Dataset items
○ ○ ○
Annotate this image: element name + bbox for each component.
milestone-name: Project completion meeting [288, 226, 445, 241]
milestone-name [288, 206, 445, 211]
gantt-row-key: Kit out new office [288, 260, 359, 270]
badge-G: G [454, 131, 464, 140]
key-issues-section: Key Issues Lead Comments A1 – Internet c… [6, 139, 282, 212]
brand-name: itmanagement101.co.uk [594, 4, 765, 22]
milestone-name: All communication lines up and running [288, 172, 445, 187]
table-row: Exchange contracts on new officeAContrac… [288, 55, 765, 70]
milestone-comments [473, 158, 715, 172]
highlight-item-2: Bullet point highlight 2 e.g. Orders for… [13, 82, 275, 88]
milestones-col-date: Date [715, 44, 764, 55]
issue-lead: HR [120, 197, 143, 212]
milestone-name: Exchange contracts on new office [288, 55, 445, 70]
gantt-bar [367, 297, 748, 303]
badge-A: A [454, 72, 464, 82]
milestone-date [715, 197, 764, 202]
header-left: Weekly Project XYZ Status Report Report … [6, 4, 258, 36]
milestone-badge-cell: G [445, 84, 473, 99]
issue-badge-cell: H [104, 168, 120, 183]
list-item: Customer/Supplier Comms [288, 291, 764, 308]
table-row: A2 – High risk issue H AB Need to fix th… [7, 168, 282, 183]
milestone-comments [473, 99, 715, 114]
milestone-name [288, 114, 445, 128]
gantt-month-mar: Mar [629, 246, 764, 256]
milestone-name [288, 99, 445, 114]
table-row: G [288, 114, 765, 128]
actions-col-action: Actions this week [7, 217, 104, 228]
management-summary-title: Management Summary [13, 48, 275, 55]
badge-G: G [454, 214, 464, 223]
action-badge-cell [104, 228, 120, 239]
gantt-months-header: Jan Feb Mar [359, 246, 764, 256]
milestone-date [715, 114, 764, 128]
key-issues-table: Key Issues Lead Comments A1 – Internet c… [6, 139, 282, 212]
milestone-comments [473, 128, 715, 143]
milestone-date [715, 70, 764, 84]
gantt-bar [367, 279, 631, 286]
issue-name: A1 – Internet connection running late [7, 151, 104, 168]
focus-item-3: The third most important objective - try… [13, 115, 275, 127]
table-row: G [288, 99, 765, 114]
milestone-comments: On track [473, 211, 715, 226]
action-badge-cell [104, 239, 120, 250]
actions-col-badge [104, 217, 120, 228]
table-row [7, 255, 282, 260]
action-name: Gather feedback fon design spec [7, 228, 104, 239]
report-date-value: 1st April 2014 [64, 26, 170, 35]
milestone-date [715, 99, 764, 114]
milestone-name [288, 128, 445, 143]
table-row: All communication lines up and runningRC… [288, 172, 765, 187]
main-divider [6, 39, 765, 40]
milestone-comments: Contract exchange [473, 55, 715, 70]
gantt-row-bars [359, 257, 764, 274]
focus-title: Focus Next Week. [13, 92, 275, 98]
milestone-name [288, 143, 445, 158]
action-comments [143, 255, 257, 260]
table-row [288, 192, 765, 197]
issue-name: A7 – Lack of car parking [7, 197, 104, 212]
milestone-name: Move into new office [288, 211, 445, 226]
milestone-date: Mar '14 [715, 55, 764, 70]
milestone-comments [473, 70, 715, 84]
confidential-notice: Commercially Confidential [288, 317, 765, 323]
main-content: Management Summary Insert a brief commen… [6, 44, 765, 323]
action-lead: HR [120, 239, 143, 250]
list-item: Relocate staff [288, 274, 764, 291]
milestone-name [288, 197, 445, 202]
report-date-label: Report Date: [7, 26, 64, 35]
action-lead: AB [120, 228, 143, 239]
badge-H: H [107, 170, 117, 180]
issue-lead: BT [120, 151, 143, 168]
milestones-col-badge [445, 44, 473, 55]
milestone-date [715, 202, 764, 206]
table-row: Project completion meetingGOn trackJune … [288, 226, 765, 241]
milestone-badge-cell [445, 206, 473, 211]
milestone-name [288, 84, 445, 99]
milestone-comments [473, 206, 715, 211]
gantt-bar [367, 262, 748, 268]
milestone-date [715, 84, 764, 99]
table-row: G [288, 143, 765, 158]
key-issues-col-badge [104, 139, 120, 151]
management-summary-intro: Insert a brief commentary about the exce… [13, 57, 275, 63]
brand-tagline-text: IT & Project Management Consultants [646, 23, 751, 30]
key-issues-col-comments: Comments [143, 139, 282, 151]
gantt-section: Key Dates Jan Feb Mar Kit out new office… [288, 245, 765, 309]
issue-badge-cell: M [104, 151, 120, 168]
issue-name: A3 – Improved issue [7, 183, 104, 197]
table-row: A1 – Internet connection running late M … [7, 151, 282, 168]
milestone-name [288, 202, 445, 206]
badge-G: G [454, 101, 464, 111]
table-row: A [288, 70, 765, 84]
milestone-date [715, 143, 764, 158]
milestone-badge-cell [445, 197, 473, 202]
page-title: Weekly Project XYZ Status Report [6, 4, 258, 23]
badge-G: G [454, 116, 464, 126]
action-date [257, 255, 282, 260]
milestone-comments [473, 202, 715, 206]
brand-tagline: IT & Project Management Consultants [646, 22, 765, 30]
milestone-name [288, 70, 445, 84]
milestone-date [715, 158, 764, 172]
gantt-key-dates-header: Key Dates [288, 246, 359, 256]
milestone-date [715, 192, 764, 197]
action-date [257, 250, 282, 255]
○ ○ ○
* [Prompt]: Each line of the data should be reproduced exactly as it appears.

* [Answer space]:
Annotate this image: element name + bbox for each component.
milestone-name: Project completion meeting [288, 226, 445, 241]
milestone-name [288, 206, 445, 211]
gantt-row-key: Kit out new office [288, 260, 359, 270]
badge-G: G [454, 131, 464, 140]
key-issues-section: Key Issues Lead Comments A1 – Internet c… [6, 139, 282, 212]
brand-name: itmanagement101.co.uk [594, 4, 765, 22]
milestone-name: All communication lines up and running [288, 172, 445, 187]
table-row: Exchange contracts on new officeAContrac… [288, 55, 765, 70]
milestone-comments [473, 158, 715, 172]
highlight-item-2: Bullet point highlight 2 e.g. Orders for… [13, 82, 275, 88]
milestones-col-date: Date [715, 44, 764, 55]
issue-lead: HR [120, 197, 143, 212]
milestone-name: Exchange contracts on new office [288, 55, 445, 70]
gantt-bar [367, 297, 748, 303]
badge-A: A [454, 72, 464, 82]
milestone-date [715, 197, 764, 202]
header-left: Weekly Project XYZ Status Report Report … [6, 4, 258, 36]
milestone-badge-cell: G [445, 84, 473, 99]
issue-badge-cell: H [104, 168, 120, 183]
list-item: Customer/Supplier Comms [288, 291, 764, 308]
table-row: A2 – High risk issue H AB Need to fix th… [7, 168, 282, 183]
milestone-comments [473, 99, 715, 114]
milestone-name [288, 114, 445, 128]
gantt-month-mar: Mar [629, 246, 764, 256]
milestone-name [288, 99, 445, 114]
table-row: G [288, 114, 765, 128]
actions-col-action: Actions this week [7, 217, 104, 228]
management-summary-title: Management Summary [13, 48, 275, 55]
badge-G: G [454, 214, 464, 223]
action-badge-cell [104, 228, 120, 239]
gantt-months-header: Jan Feb Mar [359, 246, 764, 256]
milestone-date [715, 114, 764, 128]
key-issues-table: Key Issues Lead Comments A1 – Internet c… [6, 139, 282, 212]
milestone-comments [473, 128, 715, 143]
milestone-date [715, 70, 764, 84]
gantt-bar [367, 279, 631, 286]
issue-name: A1 – Internet connection running late [7, 151, 104, 168]
focus-item-3: The third most important objective - try… [13, 115, 275, 127]
table-row: G [288, 99, 765, 114]
milestone-comments: On track [473, 211, 715, 226]
action-badge-cell [104, 239, 120, 250]
actions-col-badge [104, 217, 120, 228]
table-row [7, 255, 282, 260]
action-name: Gather feedback fon design spec [7, 228, 104, 239]
report-date-value: 1st April 2014 [64, 26, 170, 35]
milestone-date [715, 99, 764, 114]
milestone-name [288, 128, 445, 143]
table-row: All communication lines up and runningRC… [288, 172, 765, 187]
main-divider [6, 39, 765, 40]
milestone-comments: Contract exchange [473, 55, 715, 70]
gantt-row-bars [359, 257, 764, 274]
focus-title: Focus Next Week. [13, 92, 275, 98]
milestone-name [288, 143, 445, 158]
action-comments [143, 255, 257, 260]
table-row [288, 192, 765, 197]
issue-name: A7 – Lack of car parking [7, 197, 104, 212]
milestone-name: Move into new office [288, 211, 445, 226]
milestone-date: Mar '14 [715, 55, 764, 70]
milestone-comments [473, 70, 715, 84]
confidential-notice: Commercially Confidential [288, 317, 765, 323]
main-content: Management Summary Insert a brief commen… [6, 44, 765, 323]
action-lead: HR [120, 239, 143, 250]
list-item: Relocate staff [288, 274, 764, 291]
milestone-name [288, 197, 445, 202]
report-date-label: Report Date: [7, 26, 64, 35]
action-lead: AB [120, 228, 143, 239]
badge-H: H [107, 170, 117, 180]
issue-lead: BT [120, 151, 143, 168]
milestones-col-badge [445, 44, 473, 55]
milestone-date [715, 202, 764, 206]
table-row: Project completion meetingGOn trackJune … [288, 226, 765, 241]
milestone-badge-cell [445, 206, 473, 211]
milestone-name [288, 84, 445, 99]
milestone-comments [473, 206, 715, 211]
gantt-bar [367, 262, 748, 268]
milestone-date [715, 84, 764, 99]
table-row: G [288, 143, 765, 158]
key-issues-col-badge [104, 139, 120, 151]
management-summary-intro: Insert a brief commentary about the exce… [13, 57, 275, 63]
brand-tagline-text: IT & Project Management Consultants [646, 23, 751, 30]
key-issues-col-comments: Comments [143, 139, 282, 151]
gantt-section: Key Dates Jan Feb Mar Kit out new office… [288, 245, 765, 309]
issue-badge-cell: M [104, 151, 120, 168]
issue-name: A3 – Improved issue [7, 183, 104, 197]
table-row: A1 – Internet connection running late M … [7, 151, 282, 168]
milestone-name [288, 202, 445, 206]
badge-G: G [454, 101, 464, 111]
table-row: A [288, 70, 765, 84]
milestone-date [715, 143, 764, 158]
milestone-badge-cell [445, 197, 473, 202]
page-title: Weekly Project XYZ Status Report [6, 4, 258, 23]
badge-G: G [454, 116, 464, 126]
action-date [257, 255, 282, 260]
milestone-comments [473, 202, 715, 206]
brand-tagline: IT & Project Management Consultants [646, 22, 765, 30]
milestone-name [288, 70, 445, 84]
milestone-date [715, 158, 764, 172]
gantt-key-dates-header: Key Dates [288, 246, 359, 256]
milestone-date [715, 192, 764, 197]
action-date [257, 250, 282, 255]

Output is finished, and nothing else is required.